Yann Bompard, élu en 2021, est désormais contraint de quitter non seulement son mandat de maire, mais aussi celui de conseiller départemental, suite à un jugement rendu à Marseille. Son parcours politique est étroitement lié à celui de son père, Jacques Bompard, qui a dirigé la ville depuis 1995 avant d'être lui-même condamné pour prise illégale d'intérêt.

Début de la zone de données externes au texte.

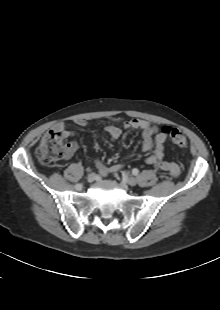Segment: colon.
I'll use <instances>...</instances> for the list:
<instances>
[{
	"label": "colon",
	"mask_w": 220,
	"mask_h": 310,
	"mask_svg": "<svg viewBox=\"0 0 220 310\" xmlns=\"http://www.w3.org/2000/svg\"><path fill=\"white\" fill-rule=\"evenodd\" d=\"M162 133L166 134L178 147L187 148L188 142L184 132L178 128L163 127ZM68 153L67 144L60 131L51 129L47 131L36 150V156L42 163L53 164Z\"/></svg>",
	"instance_id": "1"
}]
</instances>
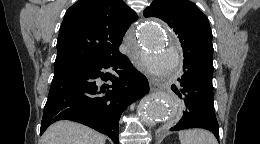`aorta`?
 Masks as SVG:
<instances>
[{
    "instance_id": "aorta-1",
    "label": "aorta",
    "mask_w": 260,
    "mask_h": 144,
    "mask_svg": "<svg viewBox=\"0 0 260 144\" xmlns=\"http://www.w3.org/2000/svg\"><path fill=\"white\" fill-rule=\"evenodd\" d=\"M137 38L140 47L148 54L140 60L148 74L168 77L177 70L180 63L178 41L159 21L148 19L143 22ZM137 112L141 122L146 125L164 122L171 126L179 119L175 99L165 92L144 97L138 105Z\"/></svg>"
}]
</instances>
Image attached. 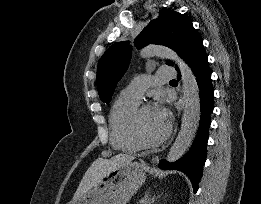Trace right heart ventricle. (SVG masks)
Returning a JSON list of instances; mask_svg holds the SVG:
<instances>
[{"label":"right heart ventricle","mask_w":261,"mask_h":204,"mask_svg":"<svg viewBox=\"0 0 261 204\" xmlns=\"http://www.w3.org/2000/svg\"><path fill=\"white\" fill-rule=\"evenodd\" d=\"M139 102L119 97L109 113L110 141L119 151L134 153L140 150L139 144L130 132V119Z\"/></svg>","instance_id":"right-heart-ventricle-1"}]
</instances>
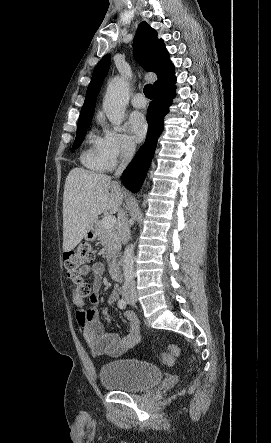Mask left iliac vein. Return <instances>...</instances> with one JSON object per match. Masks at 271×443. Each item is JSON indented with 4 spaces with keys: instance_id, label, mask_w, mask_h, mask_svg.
<instances>
[{
    "instance_id": "1",
    "label": "left iliac vein",
    "mask_w": 271,
    "mask_h": 443,
    "mask_svg": "<svg viewBox=\"0 0 271 443\" xmlns=\"http://www.w3.org/2000/svg\"><path fill=\"white\" fill-rule=\"evenodd\" d=\"M128 302L131 303V304H134L136 302L135 296H134L133 299H128Z\"/></svg>"
}]
</instances>
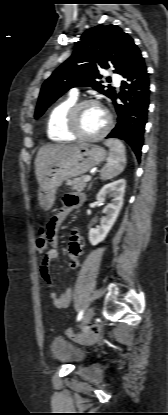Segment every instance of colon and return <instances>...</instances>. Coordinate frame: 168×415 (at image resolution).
<instances>
[{
    "label": "colon",
    "mask_w": 168,
    "mask_h": 415,
    "mask_svg": "<svg viewBox=\"0 0 168 415\" xmlns=\"http://www.w3.org/2000/svg\"><path fill=\"white\" fill-rule=\"evenodd\" d=\"M47 243H48V238L46 234V229H45V226H43L40 228L39 235L36 238V248L39 251V257H38L39 263L45 262L43 250L46 248ZM101 332H102V328L98 324L92 325L90 327H86L80 332H73L69 329L65 330V333L68 336H71L80 341H92L93 339L98 337L101 334Z\"/></svg>",
    "instance_id": "1"
}]
</instances>
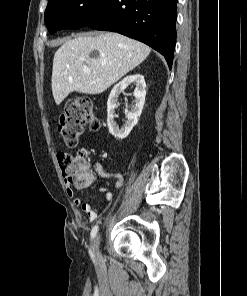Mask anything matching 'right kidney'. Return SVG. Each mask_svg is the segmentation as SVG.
Listing matches in <instances>:
<instances>
[{
	"label": "right kidney",
	"instance_id": "ca27d5eb",
	"mask_svg": "<svg viewBox=\"0 0 247 296\" xmlns=\"http://www.w3.org/2000/svg\"><path fill=\"white\" fill-rule=\"evenodd\" d=\"M131 83H134L136 85L133 93L135 97L134 105L132 106L130 111H128L127 109L125 110L127 120L124 126L119 129L117 123L114 121L115 109L118 107V97L120 93H122ZM145 96L146 83L144 80V76L138 73L125 77L122 81H120L113 87L107 101V124L109 132L115 138H126L133 127L137 124L138 117L142 113Z\"/></svg>",
	"mask_w": 247,
	"mask_h": 296
}]
</instances>
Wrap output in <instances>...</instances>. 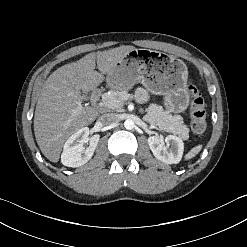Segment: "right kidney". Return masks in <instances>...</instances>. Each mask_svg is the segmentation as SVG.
Instances as JSON below:
<instances>
[{
	"mask_svg": "<svg viewBox=\"0 0 247 247\" xmlns=\"http://www.w3.org/2000/svg\"><path fill=\"white\" fill-rule=\"evenodd\" d=\"M89 128L84 127L72 134L64 144L61 163L67 167H79L87 163L93 156L99 142V135L89 138ZM89 141V147L84 144Z\"/></svg>",
	"mask_w": 247,
	"mask_h": 247,
	"instance_id": "right-kidney-1",
	"label": "right kidney"
}]
</instances>
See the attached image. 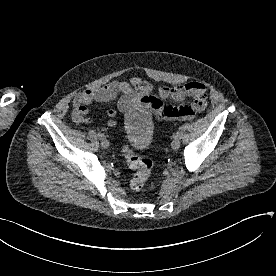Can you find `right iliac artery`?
I'll return each mask as SVG.
<instances>
[{
	"label": "right iliac artery",
	"mask_w": 276,
	"mask_h": 276,
	"mask_svg": "<svg viewBox=\"0 0 276 276\" xmlns=\"http://www.w3.org/2000/svg\"><path fill=\"white\" fill-rule=\"evenodd\" d=\"M98 137L99 139H104L106 138V136L103 133H98Z\"/></svg>",
	"instance_id": "1"
}]
</instances>
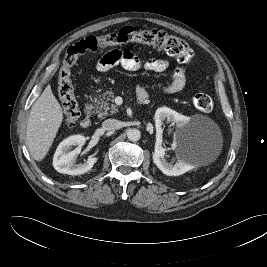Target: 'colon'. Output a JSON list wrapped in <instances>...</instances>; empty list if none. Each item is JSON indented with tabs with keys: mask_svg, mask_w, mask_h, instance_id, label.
Instances as JSON below:
<instances>
[{
	"mask_svg": "<svg viewBox=\"0 0 267 267\" xmlns=\"http://www.w3.org/2000/svg\"><path fill=\"white\" fill-rule=\"evenodd\" d=\"M125 43L149 45L156 50L164 51L168 55L175 57L181 63H189L194 55L193 50L186 41L156 29L136 30L132 27H124L117 32L98 37L89 36L80 40L66 50L58 73V93L67 125L73 126L80 116L71 73V69L79 56L87 52H95L107 46ZM192 102L198 111L204 113L211 111L213 107L211 97L205 93L194 95Z\"/></svg>",
	"mask_w": 267,
	"mask_h": 267,
	"instance_id": "1",
	"label": "colon"
}]
</instances>
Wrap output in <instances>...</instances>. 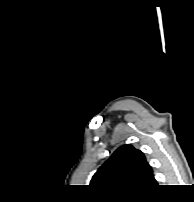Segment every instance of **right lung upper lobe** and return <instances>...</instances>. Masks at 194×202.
Wrapping results in <instances>:
<instances>
[{"label": "right lung upper lobe", "mask_w": 194, "mask_h": 202, "mask_svg": "<svg viewBox=\"0 0 194 202\" xmlns=\"http://www.w3.org/2000/svg\"><path fill=\"white\" fill-rule=\"evenodd\" d=\"M90 185L110 194H141L157 187L143 153L123 145L94 174Z\"/></svg>", "instance_id": "cb5924a9"}]
</instances>
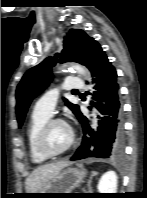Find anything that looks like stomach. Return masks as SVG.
Returning a JSON list of instances; mask_svg holds the SVG:
<instances>
[{
  "instance_id": "stomach-1",
  "label": "stomach",
  "mask_w": 147,
  "mask_h": 198,
  "mask_svg": "<svg viewBox=\"0 0 147 198\" xmlns=\"http://www.w3.org/2000/svg\"><path fill=\"white\" fill-rule=\"evenodd\" d=\"M86 176V170L83 168L68 167L60 171L56 177L49 181L41 190L34 194L33 198H55L63 197L62 194L52 193H70L75 187L80 185Z\"/></svg>"
}]
</instances>
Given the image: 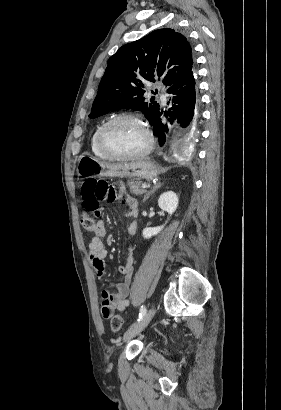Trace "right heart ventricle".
I'll use <instances>...</instances> for the list:
<instances>
[{"label": "right heart ventricle", "mask_w": 281, "mask_h": 410, "mask_svg": "<svg viewBox=\"0 0 281 410\" xmlns=\"http://www.w3.org/2000/svg\"><path fill=\"white\" fill-rule=\"evenodd\" d=\"M103 123L99 124L93 131L91 138H90V149L91 152L98 158L101 159H108V157L99 149L98 142H97V135L99 132L100 127Z\"/></svg>", "instance_id": "right-heart-ventricle-1"}]
</instances>
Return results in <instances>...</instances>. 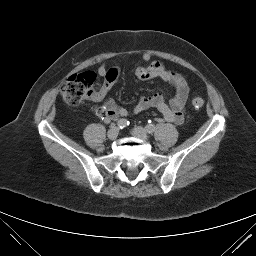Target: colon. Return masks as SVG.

Absents au prononcé de la sentence, Yann Bompard et ses avocats ont choisi de ne pas commenter immédiatement la décision. Sur ce dossier, la députée RN Marie-France Lorho, également concernée par l'affaire, a été condamnée aux mêmes sanctions d'inéligibilité avec application immédiate. Le tribunal a souligné qu'aucun des deux ne devait continuer à exercer leurs fonctions.
La présidente du tribunal a justifié l'exécution provisoire en indiquant qu'ils n'étaient plus « aptes à exercer leurs fonctions ». Le conseil de Mme Lorho a mentionné que, selon la jurisprudence, elle demeurera députée jusqu'à la fin de son mandat et n'a pas encore décidé de faire appel.
Marie-France Lorho, qui avait été élue sous la bannière du petit parti Ligue du Sud créé par Jacques Bompard, avait ensuite engagé son fils comme collaborateur parlementaire après son changement de mandat en 2017. Son rapport avec Yann Bompard est devenu une source de controverse, en raison des lourdes accusations pesant sur le maintien de son emploi alors qu'il n'exécutait plus ses tâches.
Le tribunal a constaté que Yann Bompard ne disposait plus des moyens nécessaires pour mener à bien son travail comme collaborateur parlementaire, selon les éléments fournis par la procureure. En conséquence, la justice a estimé que la continuation de son emploi était « abusive ». Cette situation a provoqué une levée de boucliers face aux conséquences de leur dynamique familiale sur l'intérêt public.
Les justifications de Lorho face à la crainte de représailles de la famille Bompard ont été qualifiées de « facteur aggravant », mettant en lumière la complexité des relations de pouvoir dans cette affaire. Par ailleurs, Jacques Bompard devra également s'acquitter d'une amende de 40.000 euros et rembourser 75.000 euros à l'Assemblée nationale, témoignant des manquements à l'éthique qui ont entaché leur héritage politique.